Ebert And Roeper Leave At The Movies
It’s the end of an era. The LA Times reports that both Roger Ebert and Richard Roeper are terminating their relationship with their weekly syndicated, movie review program At the Movies. Roeper announced his departure on last week’s show, and now Ebert has followed suit.
It sounds like what was going on here was more than simply a question of salary in contract negotiations. Word is that Disney wanted to radically change the program, push it away from a serious movie review format to turning it into another vapid clone of Entertainment Tonight. Roeper and Ebert wanted no part of it, and good for them.

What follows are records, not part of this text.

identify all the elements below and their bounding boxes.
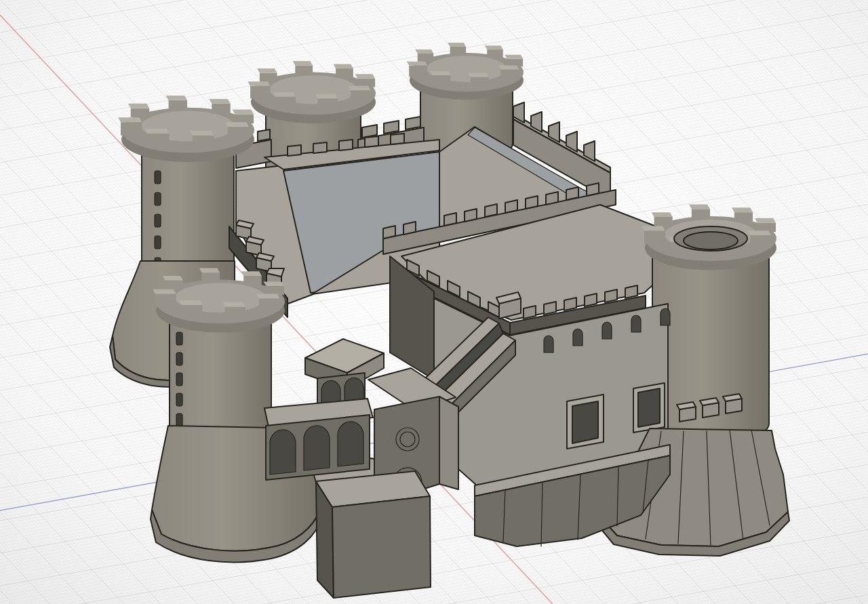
- cad-3d-viewport[interactable]: [0, 0, 868, 604]
- model-viewport-canvas[interactable]: [0, 0, 868, 604]
- front-box[interactable]: [316, 471, 431, 598]
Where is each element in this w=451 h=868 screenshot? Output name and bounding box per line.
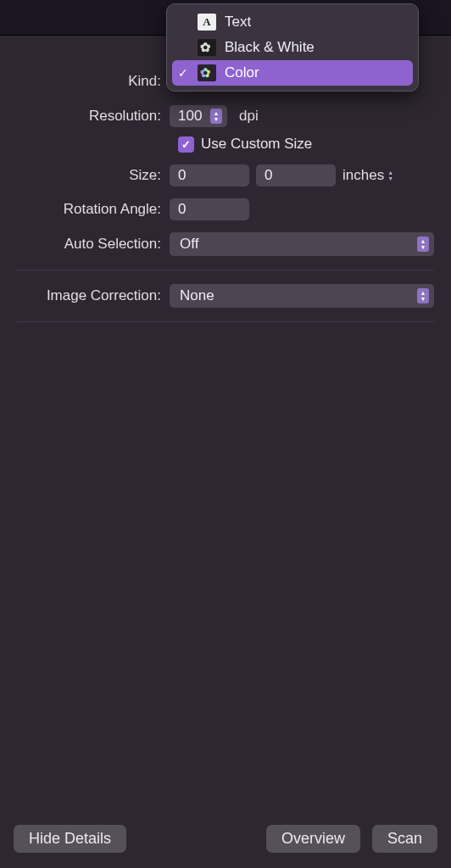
size-height-input[interactable]: 0 — [256, 164, 336, 186]
row-image-correction: Image Correction: None ▲▼ — [17, 284, 434, 308]
row-auto-selection: Auto Selection: Off ▲▼ — [17, 232, 434, 256]
kind-option-color[interactable]: ✓ Color — [172, 60, 413, 86]
use-custom-size-label: Use Custom Size — [201, 136, 312, 153]
hide-details-button[interactable]: Hide Details — [14, 825, 126, 853]
kind-option-label: Text — [225, 14, 251, 31]
kind-option-text[interactable]: A Text — [172, 9, 413, 35]
kind-option-label: Color — [225, 64, 259, 81]
label-rotation: Rotation Angle: — [17, 201, 170, 218]
row-resolution: Resolution: 100 ▲▼ dpi — [17, 105, 434, 127]
overview-button[interactable]: Overview — [266, 825, 360, 853]
kind-option-bw[interactable]: Black & White — [172, 35, 413, 60]
label-size: Size: — [17, 167, 170, 184]
label-kind: Kind: — [17, 73, 170, 90]
updown-icon: ▲▼ — [417, 236, 429, 252]
row-custom-size: ✓ Use Custom Size — [178, 136, 434, 153]
checkmark-icon: ✓ — [177, 66, 189, 80]
image-correction-select[interactable]: None ▲▼ — [170, 284, 434, 308]
updown-icon: ▲▼ — [387, 170, 393, 181]
kind-option-label: Black & White — [225, 39, 315, 56]
settings-content-2: Image Correction: None ▲▼ — [0, 284, 451, 308]
use-custom-size-checkbox[interactable]: ✓ — [178, 136, 194, 153]
resolution-stepper[interactable]: 100 ▲▼ — [170, 105, 227, 127]
label-auto-selection: Auto Selection: — [17, 236, 170, 253]
label-image-correction: Image Correction: — [17, 287, 170, 304]
stepper-arrows-icon[interactable]: ▲▼ — [210, 108, 222, 124]
flower-bw-icon — [198, 39, 216, 56]
flower-color-icon — [198, 64, 216, 81]
resolution-unit: dpi — [239, 108, 259, 125]
auto-selection-select[interactable]: Off ▲▼ — [170, 232, 434, 256]
divider — [17, 270, 434, 270]
label-resolution: Resolution: — [17, 108, 170, 125]
text-icon: A — [198, 14, 216, 31]
divider — [17, 321, 434, 322]
row-size: Size: 0 0 inches ▲▼ — [17, 164, 434, 186]
row-rotation: Rotation Angle: 0 — [17, 198, 434, 220]
kind-dropdown-menu: A Text Black & White ✓ Color — [166, 3, 419, 92]
size-unit-select[interactable]: inches ▲▼ — [342, 167, 393, 184]
footer-bar: Hide Details Overview Scan — [14, 825, 437, 853]
size-width-input[interactable]: 0 — [170, 164, 249, 186]
scan-button[interactable]: Scan — [372, 825, 437, 853]
resolution-value: 100 — [178, 108, 205, 125]
rotation-input[interactable]: 0 — [170, 198, 249, 220]
updown-icon: ▲▼ — [417, 288, 429, 303]
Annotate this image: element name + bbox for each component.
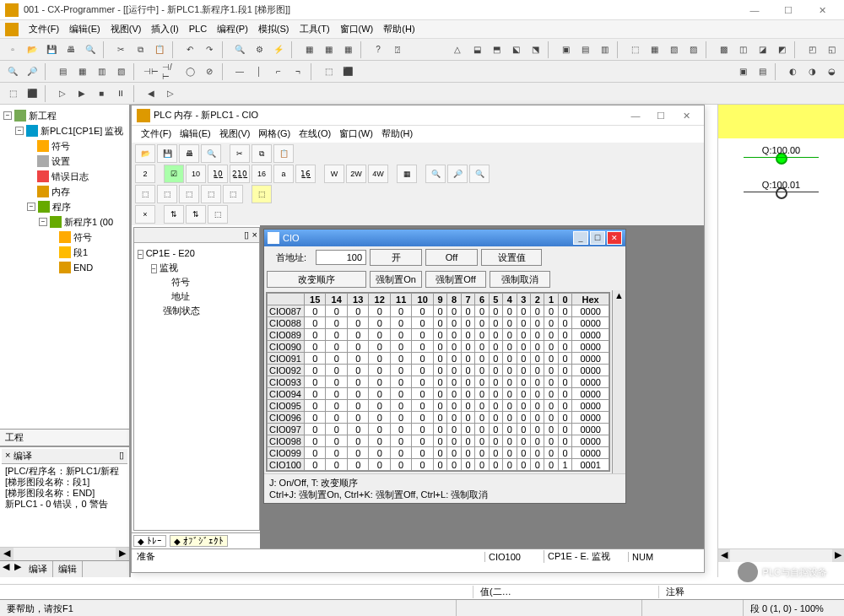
menu-item[interactable]: 窗口(W) [335, 127, 377, 141]
panel-close-icon[interactable]: × [252, 230, 257, 240]
menu-item[interactable]: PLC [184, 24, 212, 34]
view-icon[interactable]: ▧ [111, 62, 130, 81]
cio-close[interactable]: ✕ [607, 231, 622, 245]
online-icon[interactable]: ⬒ [487, 41, 506, 59]
zoom-icon[interactable]: 🔎 [447, 165, 468, 183]
view-icon[interactable]: ▤ [53, 62, 72, 81]
monitor-icon[interactable]: ◑ [803, 62, 821, 81]
cio-minimize[interactable]: _ [573, 231, 588, 245]
preview-icon[interactable]: 🔍 [201, 144, 221, 163]
monitor-icon[interactable]: ▣ [733, 62, 752, 81]
change-order-button[interactable]: 改变顺序 [267, 271, 366, 288]
print-icon[interactable]: 🖶 [179, 144, 199, 163]
online-icon[interactable]: △ [448, 41, 467, 59]
menu-item[interactable]: 插入(I) [146, 24, 183, 34]
line-icon[interactable]: — [230, 62, 249, 81]
online-icon[interactable]: ⬔ [526, 41, 544, 59]
minimize-button[interactable]: — [738, 1, 771, 19]
online-icon[interactable]: ▤ [576, 41, 594, 59]
panel-float-icon[interactable]: ▯ [244, 230, 249, 240]
cut-icon[interactable]: ✂ [230, 144, 250, 163]
width-icon[interactable]: W [324, 165, 344, 183]
tab-compile[interactable]: 编译 [24, 561, 53, 577]
radix-icon[interactable]: 1̲6̲ [295, 165, 316, 183]
find-icon[interactable]: 🔍 [230, 41, 249, 59]
new-icon[interactable]: ▫ [3, 41, 22, 59]
menu-item[interactable]: 网格(G) [254, 127, 295, 141]
online-icon[interactable]: ⬓ [468, 41, 486, 59]
menu-item[interactable]: 帮助(H) [377, 127, 417, 141]
grid-icon[interactable]: ▦ [397, 165, 417, 183]
line-icon[interactable]: │ [250, 62, 268, 81]
on-button[interactable]: 开 [370, 249, 422, 266]
zoom-icon[interactable]: 🔍 [3, 62, 22, 81]
sim-icon[interactable]: ▶ [73, 84, 91, 103]
menu-item[interactable]: 模拟(S) [253, 24, 295, 34]
line-icon[interactable]: ¬ [289, 62, 307, 81]
sim-icon[interactable]: ▷ [161, 84, 180, 103]
start-address-input[interactable] [316, 250, 366, 265]
paste-icon[interactable]: 📋 [273, 144, 294, 163]
menu-item[interactable]: 文件(F) [24, 24, 64, 34]
zoom-icon[interactable]: 🔍 [425, 165, 446, 183]
force-cancel-button[interactable]: 强制取消 [490, 271, 550, 288]
help-icon[interactable]: ? [369, 41, 387, 59]
menu-item[interactable]: 帮助(H) [378, 24, 419, 34]
online-icon[interactable]: ▦ [645, 41, 663, 59]
sim-icon[interactable]: ⏸ [111, 84, 130, 103]
maximize-button[interactable]: ☐ [771, 1, 805, 19]
tool-icon[interactable]: ⚡ [269, 41, 288, 59]
radix-icon[interactable]: 2̲1̲0̲ [230, 165, 250, 183]
save-icon[interactable]: 🖶 [62, 41, 80, 59]
radix-icon[interactable]: 10 [186, 165, 206, 183]
coil-icon[interactable]: ⊘ [200, 62, 219, 81]
zoom-icon[interactable]: 🔎 [23, 62, 41, 81]
online-icon[interactable]: ▨ [684, 41, 702, 59]
child-minimize[interactable]: — [623, 106, 648, 125]
view-icon[interactable]: ▥ [92, 62, 111, 81]
tab-trace[interactable]: ◆ ﾄﾚｰ [133, 535, 166, 547]
tab-object[interactable]: ◆ ｵﾌﾞｼﾞｪｸﾄ [170, 535, 228, 547]
online-icon[interactable]: ◫ [733, 41, 752, 59]
radix-icon[interactable]: a [273, 165, 294, 183]
open-icon[interactable]: 📂 [23, 41, 41, 59]
radix-icon[interactable]: 2 [135, 165, 155, 183]
vscrollbar[interactable]: ▲ [612, 290, 625, 473]
radix-icon[interactable]: ☑ [164, 165, 184, 183]
undo-icon[interactable]: ↶ [181, 41, 199, 59]
contact-icon[interactable]: ⊣/⊢ [161, 62, 180, 81]
tool-icon[interactable]: ▦ [338, 41, 357, 59]
online-icon[interactable]: ▩ [714, 41, 733, 59]
force-icon[interactable]: ⬚ [135, 185, 155, 203]
setvalue-button[interactable]: 设置值 [481, 249, 542, 266]
monitor-icon[interactable]: ▤ [753, 62, 771, 81]
paste-icon[interactable]: 📋 [150, 41, 169, 59]
force-icon[interactable]: ⬚ [179, 185, 199, 203]
online-icon[interactable]: ▧ [664, 41, 683, 59]
line-icon[interactable]: ⌐ [269, 62, 288, 81]
save-icon[interactable]: 💾 [157, 144, 177, 163]
close-button[interactable]: ✕ [805, 1, 839, 19]
radix-icon[interactable]: 1̲0̲ [208, 165, 228, 183]
transfer-icon[interactable]: ⇅ [186, 205, 206, 224]
online-icon[interactable]: ⬚ [625, 41, 644, 59]
child-close[interactable]: ✕ [674, 106, 699, 125]
instr-icon[interactable]: ⬛ [338, 62, 357, 81]
force-icon[interactable]: ⬚ [252, 185, 272, 203]
transfer-icon[interactable]: ⇅ [164, 205, 184, 224]
menu-item[interactable]: 窗口(W) [335, 24, 379, 34]
cut-icon[interactable]: ✂ [111, 41, 130, 59]
online-icon[interactable]: ⬕ [506, 41, 525, 59]
monitor-icon[interactable]: ◐ [783, 62, 802, 81]
menu-item[interactable]: 工具(T) [295, 24, 335, 34]
menu-item[interactable]: 编程(P) [212, 24, 253, 34]
transfer-icon[interactable]: × [135, 205, 155, 224]
tab-edit[interactable]: 编辑 [53, 561, 83, 577]
tool-icon[interactable]: ⚙ [250, 41, 268, 59]
force-icon[interactable]: ⬚ [223, 185, 243, 203]
force-icon[interactable]: ⬚ [201, 185, 221, 203]
preview-icon[interactable]: 🔍 [81, 41, 100, 59]
online-icon[interactable]: ▥ [595, 41, 614, 59]
project-tab[interactable]: 工程 [0, 429, 129, 446]
menu-item[interactable]: 视图(V) [106, 24, 147, 34]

It’s depressing times for movie fans though. This is after all, the show that put film criticism on the map here in America. Siskel and Ebert blazed a trail decades ago, and Ebert & Roeper, and lately Roeper & whoever continued it. I guess this was inevitable. Ebert’s health has continued to get worse, and any hope that he might return to the show vanished a long time ago. Without his name in the title, despite Roeper’s best efforts, it just wasn’t the same show anymore anyway. It was time.
It’s unknown whether the show will continue with a different group of hosts. Michael Phillips has become the regular Ebert fill in on the show, perhaps they’d throw it to him or one of the other recent Ebert fill-ins like Dallas’s own Robert Wolanski. Personally, I hope not. Let it die, rather than sullying the At The Movies name by turning it into another awful Access Hollywood.